CHAPTER XXIII VISITS TO ENGLAND 1899

I visited England again in 1899. I did not go to the Continent or Scotland. My wife consulted a very eminent London physician for an infirmity of the heart. He told her to go to the Isle of Wight; remain there a few weeks; then to go to Boscombe; stay a few weeks there; then to Malvern Hills, and thence to a high place in Yorkshire, which, I believe, is nearly, if not quite, the highest inhabited spot in England. This treatment was eminently advantageous. But to comply with the doctor's direction took all the time we had at our command before going home.

We had a charming and delightful time in the Isle of Wight. We stayed at a queer little Inn, known as the "Crab and Lobster," kept by Miss Cass, with the aid of her sister and niece. We made excursions about the island. I saw two graves side by side which had a good deal of romance about them. One was the grave of a woman. The stone said that she had died at the age of one hundred and seven. By its side was the grave of her husband, to whom she had been married at the age of eighteen, and who had died just after the marriage. So she had been a widow eighty-nine years, and then the couple, separated in their early youth, had come together again in the grave.

We found a singular instance of what Americans think so astonishing in England, the want of knowledge by the people of the locality with which they were familiar in life, of persons whose names have a world-wide reputation. In a churchyard at Bonchurch, about a mile from our Inn at Ventnor, is the grave of John Stirling—the friend of Emerson—of whom Carlyle wrote a memoir.
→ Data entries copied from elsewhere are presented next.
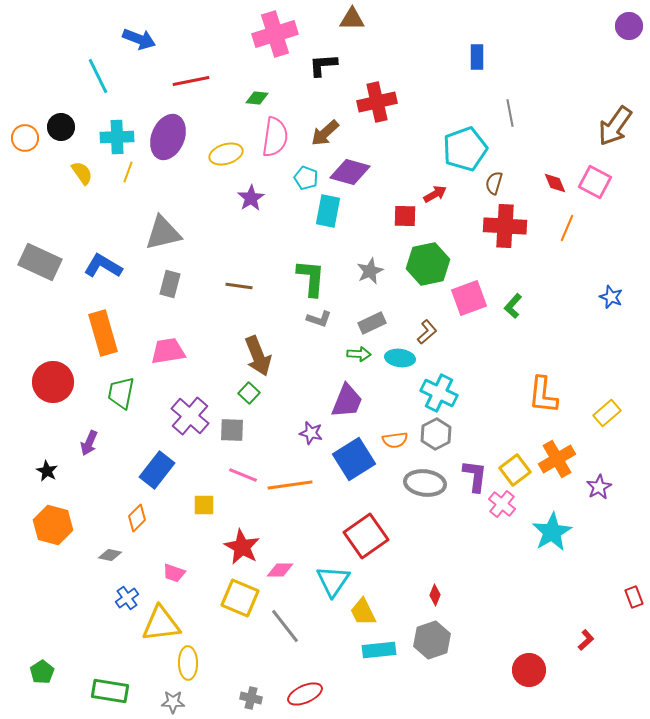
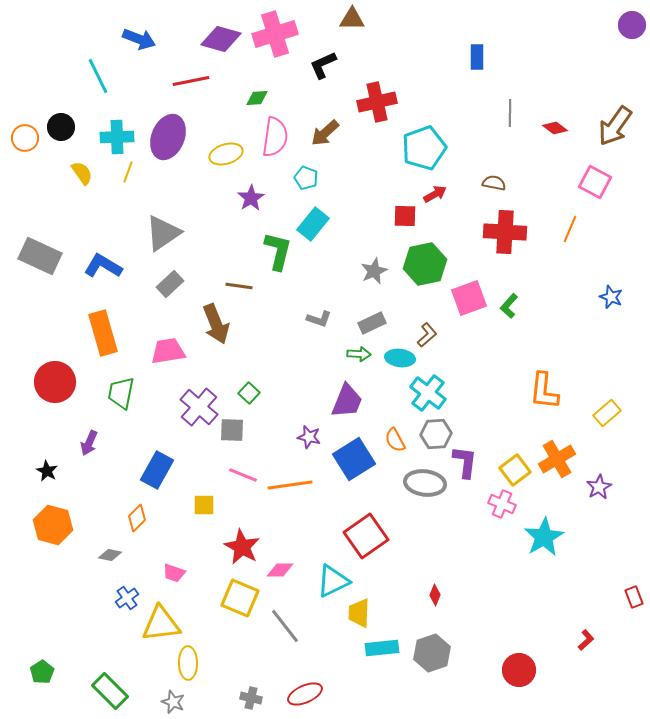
purple circle at (629, 26): moved 3 px right, 1 px up
black L-shape at (323, 65): rotated 20 degrees counterclockwise
green diamond at (257, 98): rotated 10 degrees counterclockwise
gray line at (510, 113): rotated 12 degrees clockwise
cyan pentagon at (465, 149): moved 41 px left, 1 px up
purple diamond at (350, 172): moved 129 px left, 133 px up
brown semicircle at (494, 183): rotated 85 degrees clockwise
red diamond at (555, 183): moved 55 px up; rotated 30 degrees counterclockwise
cyan rectangle at (328, 211): moved 15 px left, 13 px down; rotated 28 degrees clockwise
red cross at (505, 226): moved 6 px down
orange line at (567, 228): moved 3 px right, 1 px down
gray triangle at (163, 233): rotated 21 degrees counterclockwise
gray rectangle at (40, 262): moved 6 px up
green hexagon at (428, 264): moved 3 px left
gray star at (370, 271): moved 4 px right
green L-shape at (311, 278): moved 33 px left, 27 px up; rotated 9 degrees clockwise
gray rectangle at (170, 284): rotated 32 degrees clockwise
green L-shape at (513, 306): moved 4 px left
brown L-shape at (427, 332): moved 3 px down
brown arrow at (258, 356): moved 42 px left, 32 px up
red circle at (53, 382): moved 2 px right
cyan cross at (439, 393): moved 11 px left; rotated 12 degrees clockwise
orange L-shape at (543, 395): moved 1 px right, 4 px up
purple cross at (190, 416): moved 9 px right, 9 px up
purple star at (311, 433): moved 2 px left, 4 px down
gray hexagon at (436, 434): rotated 24 degrees clockwise
orange semicircle at (395, 440): rotated 70 degrees clockwise
blue rectangle at (157, 470): rotated 9 degrees counterclockwise
purple L-shape at (475, 476): moved 10 px left, 14 px up
pink cross at (502, 504): rotated 16 degrees counterclockwise
cyan star at (552, 532): moved 8 px left, 5 px down
cyan triangle at (333, 581): rotated 30 degrees clockwise
yellow trapezoid at (363, 612): moved 4 px left, 1 px down; rotated 28 degrees clockwise
gray hexagon at (432, 640): moved 13 px down
cyan rectangle at (379, 650): moved 3 px right, 2 px up
red circle at (529, 670): moved 10 px left
green rectangle at (110, 691): rotated 36 degrees clockwise
gray star at (173, 702): rotated 20 degrees clockwise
Sterling is the author of some beautiful hymns and other poems, including what I think is the most splendid and spirited ballad in English literature, "Alfred the Harper." Yet the sexton who exhibited the church and the churchyard did not seem to know anything about him, and the booksellers near by never had heard of him. The sexton showed, with great pride, the grave of Isaac Williams, author of the "Shadow of the Cross" and some other rather tame religious poetry. He was a devout and good man, and seemed to be a feeble imitator of Keble. I dare say, the sexton first heard of Sterling and saw his grave when we showed it to him.

The scenery about Boscombe and the matchless views of the Channel are a perpetual delight, especially the sight, on a clear day, of the Needles.

We did not find it necessary to obey the doctor's advice to go to Yorkshire. After leaving Boscombe, I spent the rest of my vacation at Malvern Hills, some eight or nine miles north of Worcester, and some twenty miles from Gloucester.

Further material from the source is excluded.